Information is transmitted over long distances using optical fibres in which a ray of light is guided along a fibre - Leaving Cert Physics - Question 12(c) - 2009

Each optical fibre is coated with glass of a lower refractive index to facilitate the principle of total internal reflection. When light travels from a denser medium (the core) to a less dense medium (the cladding), it refracts away from the normal line as it exits the fibre. This design maximizes the extent of internal reflections, ensuring that minimal light escapes into the surrounding environment. Furthermore, the lower refractive index creates a barrier for any stray light that might otherwise breach the core, ensuring efficient data transmission over long distances.

To find the speed of light as it passes through the optical fibre, we utilize the refractive index formula:

$n = \frac{c}{v}$

Where:

• $n$ is the refractive index (1.55)
• $c$ is the speed of light in vacuum ($3.0 \times 10^8 \text{ m/s}$)
• $v$ is the speed of light in the medium.

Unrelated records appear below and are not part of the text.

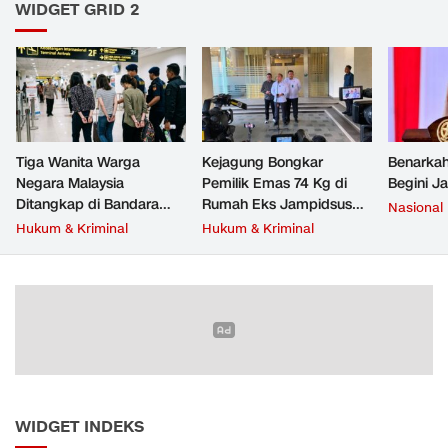
WIDGET GRID 2
Tiga Wanita Warga
Kejagung Bongkar
Benarkah
Negara Malaysia
Pemilik Emas 74 Kg di
Begini J
Ditangkap di Bandara
Rumah Eks Jampidsus
Nasional
Soetta, Bawa Beragam
Febrie Adriansyah
Hukum & Kriminal
Hukum & Kriminal
Narkoba
WIDGET INDEKS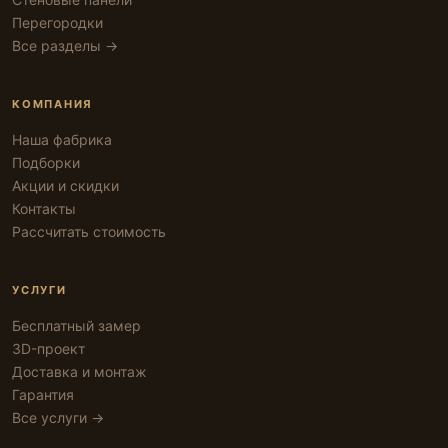
Перегородки
Все разделы →
КОМПАНИЯ
Наша фабрика
Подборки
Акции и скидки
Контакты
Рассчитать стоимость
УСЛУГИ
Бесплатный замер
3D-проект
Доставка и монтаж
Гарантия
Все услуги →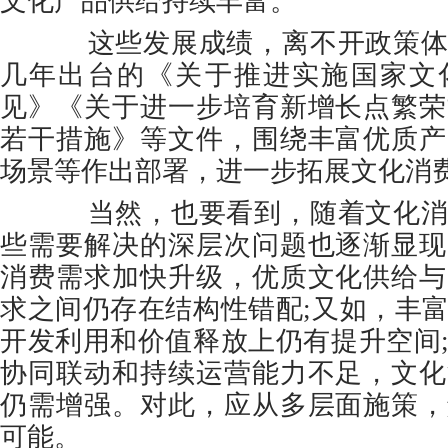
文化产品供给持续丰富。
这些发展成绩，离不开政策体
几年出台的《关于推进实施国家文
见》《关于进一步培育新增长点繁荣
若干措施》等文件，围绕丰富优质产
场景等作出部署，进一步拓展文化消
当然，也要看到，随着文化消
些需要解决的深层次问题也逐渐显现
消费需求加快升级，优质文化供给与
求之间仍存在结构性错配;又如，丰
开发利用和价值释放上仍有提升空间
协同联动和持续运营能力不足，文化
仍需增强。对此，应从多层面施策，
可能。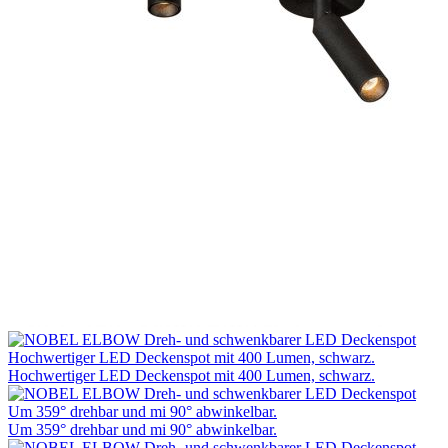
Hochwertiger LED Deckenspot mit 400 Lumen, schwarz.
Um 359° drehbar und mi 90° abwinkelbar.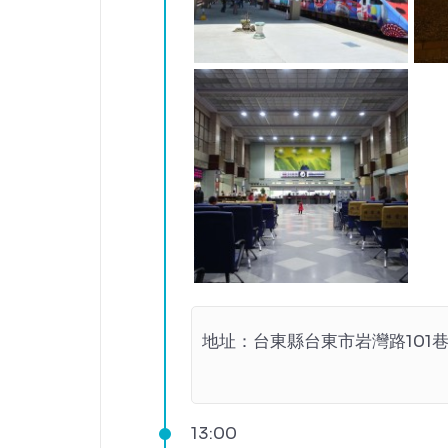
地址：
台東縣台東市岩灣路101巷
13:00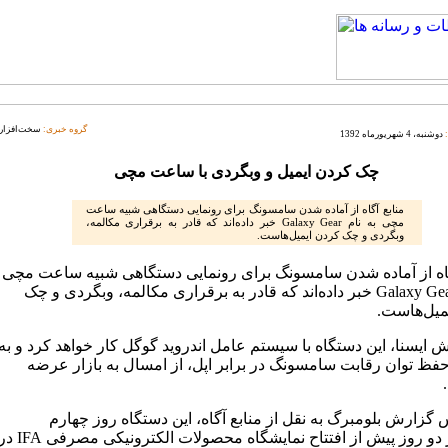
گروه خبری:
سخت‌افزار
دوشنبه، 4 شهریورماه 1392
چک کردن ایمیل و وبگردی با ساعت مچی
منابع آگاه از آماده شدن سامسونگ برای رونمایی دستگاهی شبیه ساعت
مچی به نام Galaxy Gear خبر داده‌اند که قادر به برقراری مکالمه،
وبگردی و چک کردن ایمیل‌هاست.
گاه از آماده شدن سامسونگ برای رونمایی دستگاهی شبیه ساعت مچی
به نام Galaxy Gear خبر داده‌اند که قادر به برقراری مکالمه، وبگردی و چک
میل‌هاست.
 ایسنا، این دستگاه با سیستم عامل اندروید گوگل کار خواهد کرد و به
فظ توان رقابت سامسونگ در برابر اپل، از امسال به بازار عرضه
 گزارش بلومبرگ به نقل از منابع آگاه، این دستگاه روز چهارم
سپتامبر دو روز پیش از افتتاح نمایشگاه محصولات الکترونیکی مصرفی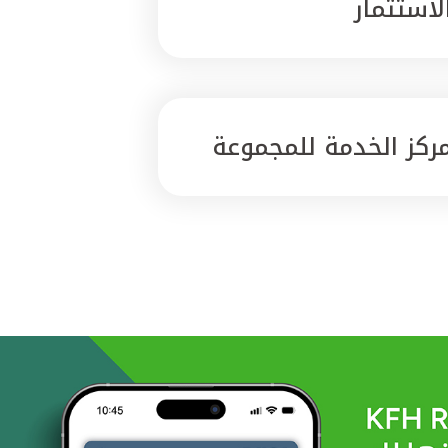
لاستثمار
ركز الخدمة للمجموعة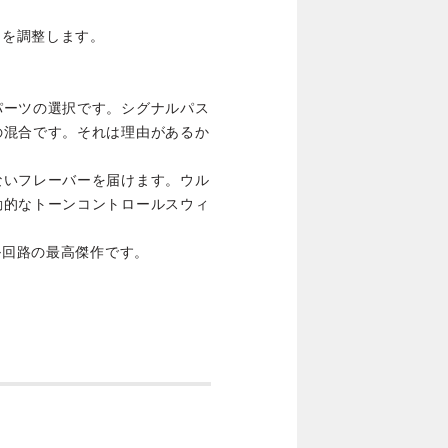
さを調整します。
パーツの選択です。シグナルパス
の混合です。それは理由があるか
ないフレーバーを届けます。ウル
動的なトーンコントロールスウィ
ル回路の最高傑作です。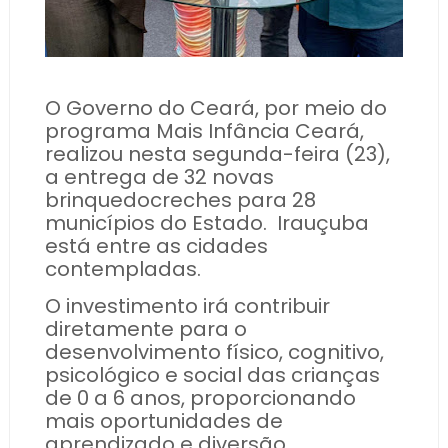
O Governo do Ceará, por meio do
programa Mais Infância Ceará,
realizou nesta segunda-feira (23),
a entrega de 32 novas
brinquedocreches para 28
municípios do Estado.
Irauçuba
está entre as cidades
contempladas.
O investimento irá contribuir
diretamente para o
desenvolvimento físico, cognitivo,
psicológico e social das crianças
de 0 a 6 anos, proporcionando
mais oportunidades de
aprendizado e diversão.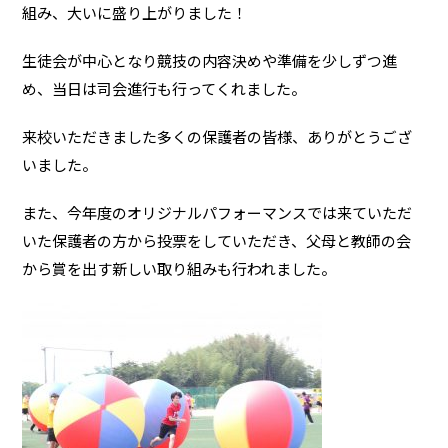
組み、大いに盛り上がりました！
生徒会が中心となり競技の内容決めや準備を少しずつ進
め、当日は司会進行も行ってくれました。
来校いただきました多くの保護者の皆様、ありがとうござ
いました。
また、今年度のオリジナルパフォーマンスでは来ていただ
いた保護者の方から投票をしていただき、父母と教師の会
から賞を出す新しい取り組みも行われました。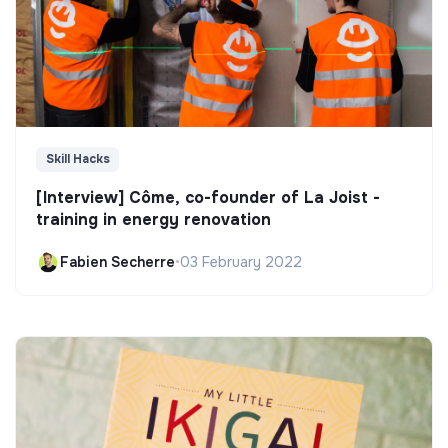
Skill Hacks
[Interview] Côme, co-founder of La Joist -
training in energy renovation
Fabien Secherre
•
03 February 2022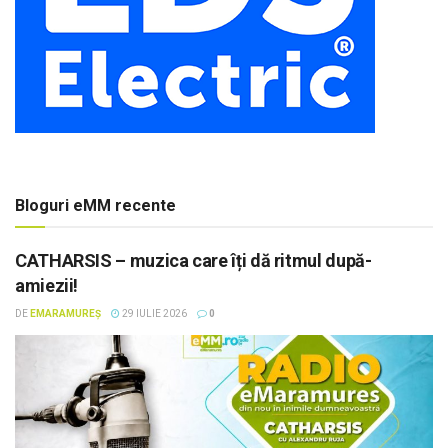
Bloguri eMM recente
CATHARSIS – muzica care îți dă ritmul după-
amiezii!
DE
EMARAMUREȘ
29 IULIE 2026
0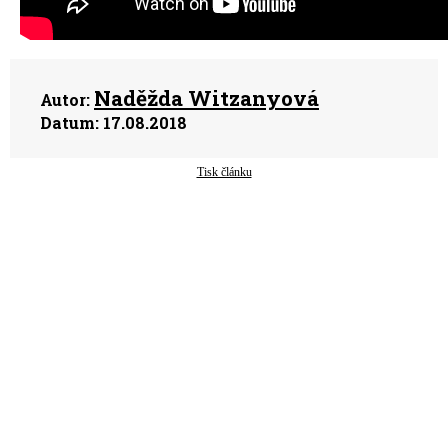
Naděžda Witzanyová
Autor:
Datum:
17.08.2018
Tisk článku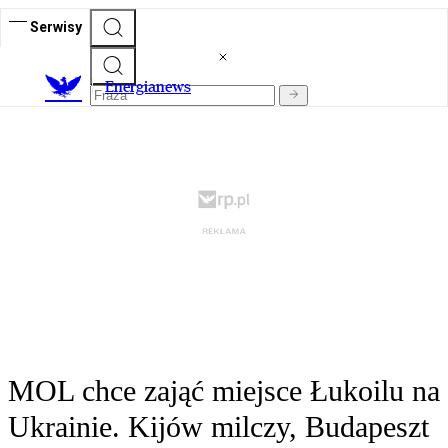
Serwisy
E
nergianews
MOL chce zająć miejsce Łukoilu na
Ukrainie. Kijów milczy, Budapeszt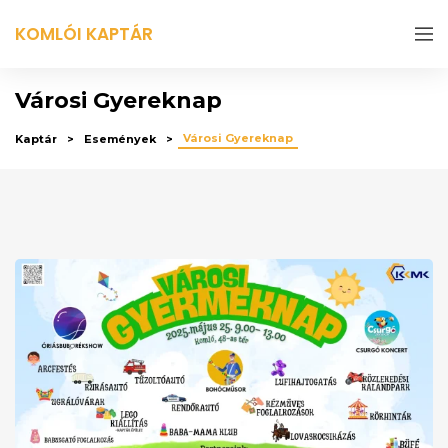
KOMLÓI KAPTÁR
Városi Gyereknap
Városi Gyereknap
Kaptár
Események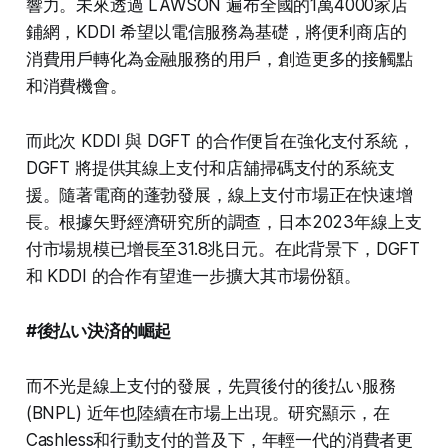
響力。未來透過 LAWSON 遍布全國的1萬4000家店
鋪網，KDDI 希望以電信服務為基礎，將便利商店的
消費用戶轉化為金融服務的用戶，創造更多的接觸點
和消費機會。
而此次 KDDI 與 DGFT 的合作便旨在強化支付系統，
DGFT 將提供其線上支付和店舖掃碼支付的系統支
援。隨著電商的蓬勃發展，線上支付市場正在快速增
長。根據矢野經濟研究所的調查，日本2023年線上支
付市場規模已增長至31.8兆日元。在此背景下，DGFT
和 KDDI 的合作有望進一步擴大其市場份額。
#後払い決済的崛起
而不光是線上支付的發展，先買後付的後払い服務
(BNPL) 近年也陸續在市場上出現。研究顯示，在
Cashless和行動支付的普及下，年輕一代的消費者更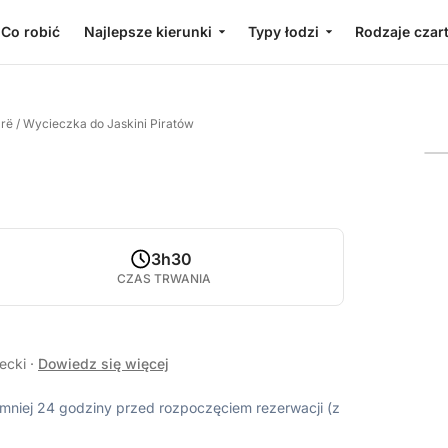
Co robić
Najlepsze kierunki
Typy łodzi
Rodzaje czar
rë
/
Wycieczka do Jaskini Piratów
3h30
CZAS TRWANIA
recki
·
Dowiedz się więcej
ajmniej 24 godziny przed rozpoczęciem rezerwacji (z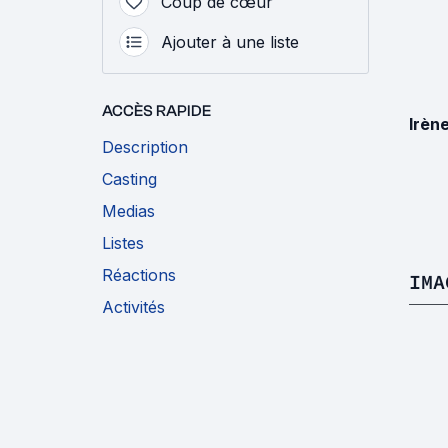
Coup de cœur
Ajouter à une liste
ACCÈS RAPIDE
Irèn
Description
Casting
Medias
Listes
Réactions
IMA
Activités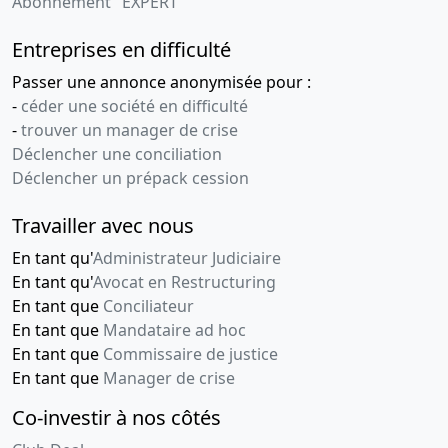
Abonnement "EXPERT"
Entreprises en difficulté
Passer une annonce anonymisée pour :
-
céder une société en difficulté
-
trouver un manager de crise
Déclencher une conciliation
Déclencher un prépack cession
Travailler avec nous
En tant qu'
Administrateur Judiciaire
En tant qu'
Avocat en Restructuring
En tant que
Conciliateur
En tant que
Mandataire ad hoc
En tant que
Commissaire de justice
En tant que
Manager de crise
Co-investir à nos côtés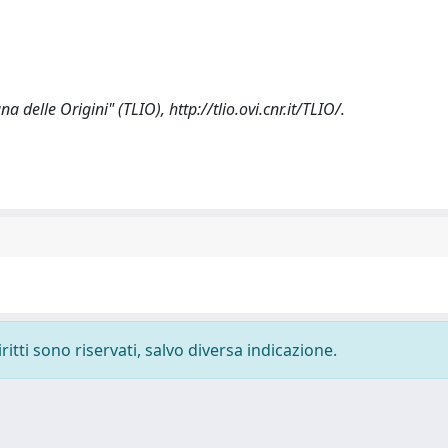
na delle Origini" (TLIO), http://tlio.ovi.cnr.it/TLIO/.
ritti sono riservati, salvo diversa indicazione.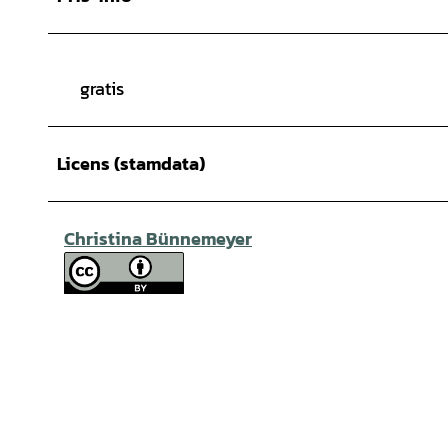
gratis
Licens (stamdata)
Christina Bünnemeyer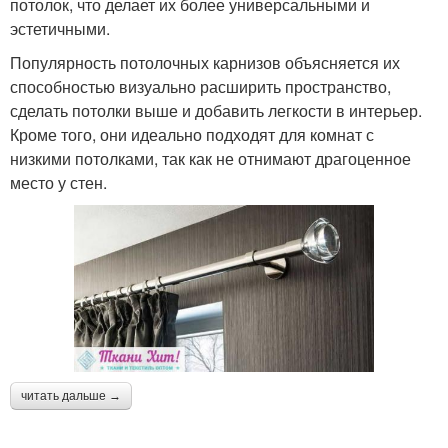
потолок, что делает их более универсальными и
эстетичными.
Популярность потолочных карнизов объясняется их
способностью визуально расширить пространство,
сделать потолки выше и добавить легкости в интерьер.
Кроме того, они идеально подходят для комнат с
низкими потолками, так как не отнимают драгоценное
место у стен.
читать дальше →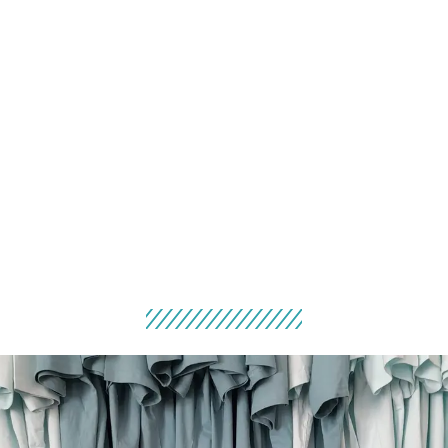
RESIDENCIA ARTÍSTICA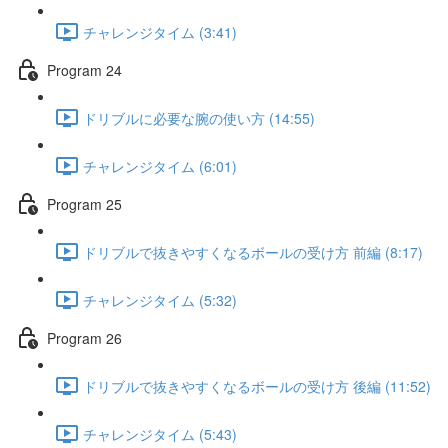
チャレンジタイム (3:41)
Program 24
ドリブルに必要な腕の使い方 (14:55)
チャレンジタイム (6:01)
Program 25
ドリブルで抜きやすくなるボールの受け方 前編 (8:17)
チャレンジタイム (5:32)
Program 26
ドリブルで抜きやすくなるボールの受け方 後編 (11:52)
チャレンジタイム (5:43)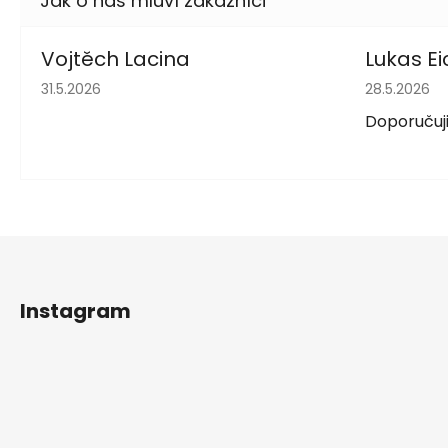
Vojtěch Lacina
Lukas Ei
Hodnocení obchodu je 5 z 5 hvězdiček.
Hodnocení 
31.5.2026
28.5.2026
Doporučuji
Z
á
Instagram
p
a
t
í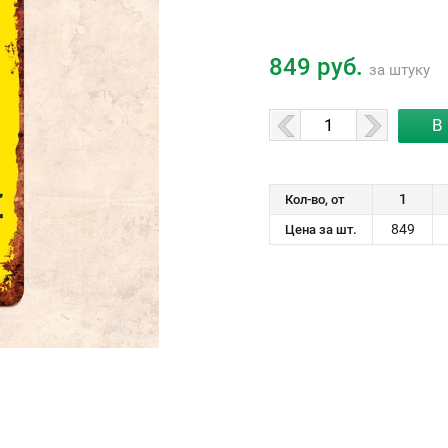
849 руб.
за штуку
1
Кол-во, от
849
Цена за шт.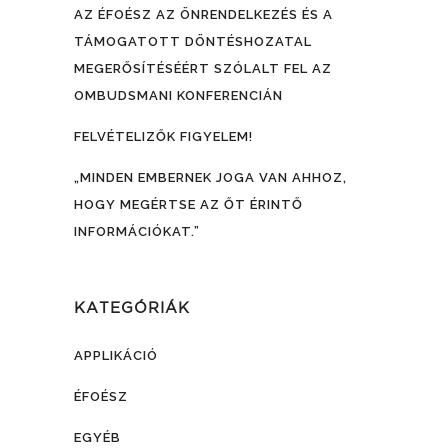
AZ ÉFOÉSZ AZ ÖNRENDELKEZÉS ÉS A
TÁMOGATOTT DÖNTÉSHOZATAL
MEGERŐSÍTÉSÉÉRT SZÓLALT FEL AZ
OMBUDSMANI KONFERENCIÁN
FELVÉTELIZŐK FIGYELEM!
„MINDEN EMBERNEK JOGA VAN AHHOZ,
HOGY MEGÉRTSE AZ ŐT ÉRINTŐ
INFORMÁCIÓKAT.”
KATEGÓRIÁK
APPLIKÁCIÓ
ÉFOÉSZ
EGYÉB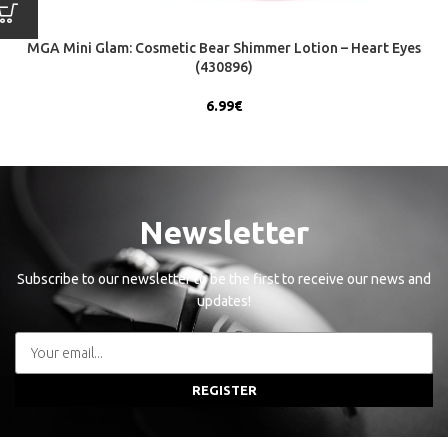
MGA Mini Glam: Cosmetic Bear Shimmer Lotion – Heart Eyes
(430896)
6.99
€
Newsletter
Subscribe to our newsletter to be the first to receive our news and
updates!
REGISTER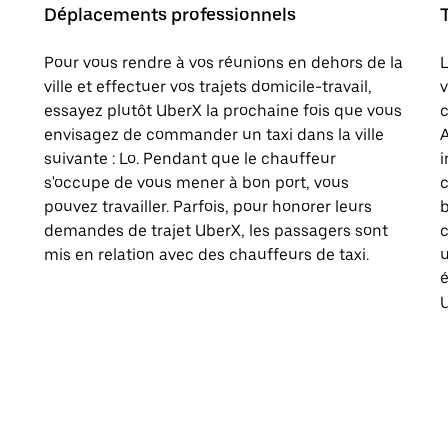
Déplacements professionnels
Pour vous rendre à vos réunions en dehors de la
L
ville et effectuer vos trajets domicile-travail,
v
essayez plutôt UberX la prochaine fois que vous
c
envisagez de commander un taxi dans la ville
A
suivante : Lo. Pendant que le chauffeur
i
s'occupe de vous mener à bon port, vous
pouvez travailler. Parfois, pour honorer leurs
b
demandes de trajet UberX, les passagers sont
c
mis en relation avec des chauffeurs de taxi.
u
U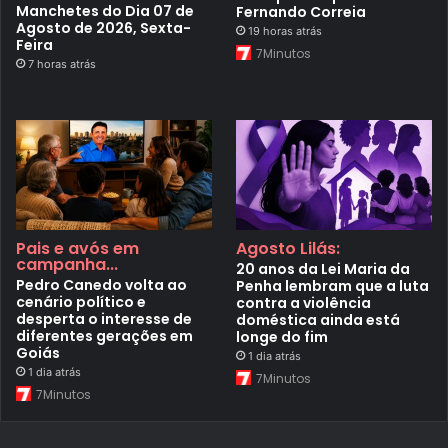
Manchetes do Dia 07 de
Fernando Correia
Agosto de 2026, Sexta-
19 horas atrás
Feira
7Minutos
7 horas atrás
Pais e avós em
Agosto Lilás:
campanha...
20 anos da Lei Maria da
Pedro Canedo volta ao
Penha lembram que a luta
cenário político e
contra a violência
desperta o interesse de
doméstica ainda está
diferentes gerações em
longe do fim
Goiás
1 dia atrás
1 dia atrás
7Minutos
7Minutos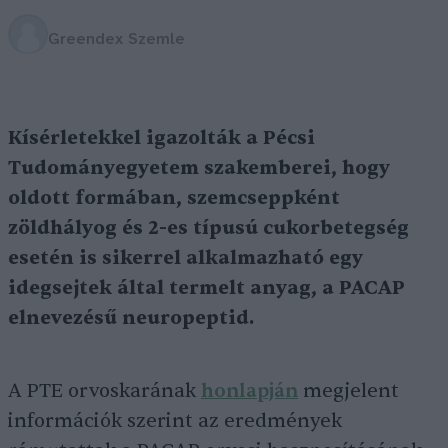
Greendex Szemle
Kísérletekkel igazolták a Pécsi
Tudományegyetem szakemberei, hogy
oldott formában, szemcseppként
zöldhályog és 2-es típusú cukorbetegség
esetén is sikerrel alkalmazható egy
idegsejtek által termelt anyag, a PACAP
elnevezésű neuropeptid.
A PTE orvoskarának
honlapján
megjelent
információk szerint az eredmények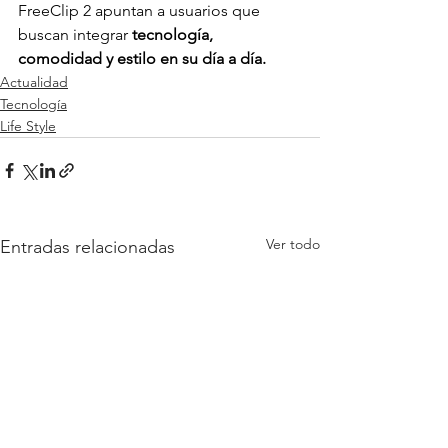
FreeClip 2 apuntan a usuarios que 
buscan integrar
 tecnología, 
comodidad y estilo en su día a día.
Actualidad
Tecnología
Life Style
Ver todo
Entradas relacionadas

Rearranging this gives us:

$v = \frac{c}{n} = \frac{3.0 \times 10^8}{1.55} \approx 1.94 \times 10^8 \text{ m/s}$

Given that the initial power is 10 W and the power halves every 2 km, we can calculate the power after 8 km:

1. After 2 km: $P = \frac{10}{2} = 5$ W
2. After 4 km: $P = \frac{5}{2} = 2.5$ W
3. After 6 km: $P = \frac{2.5}{2} = 1.25$ W
4. After 8 km: $P = \frac{1.25}{2} = 0.625$ W

Thus, the power transmitted by the light after travelling 8 km through the fibre is approximately 0.625 W.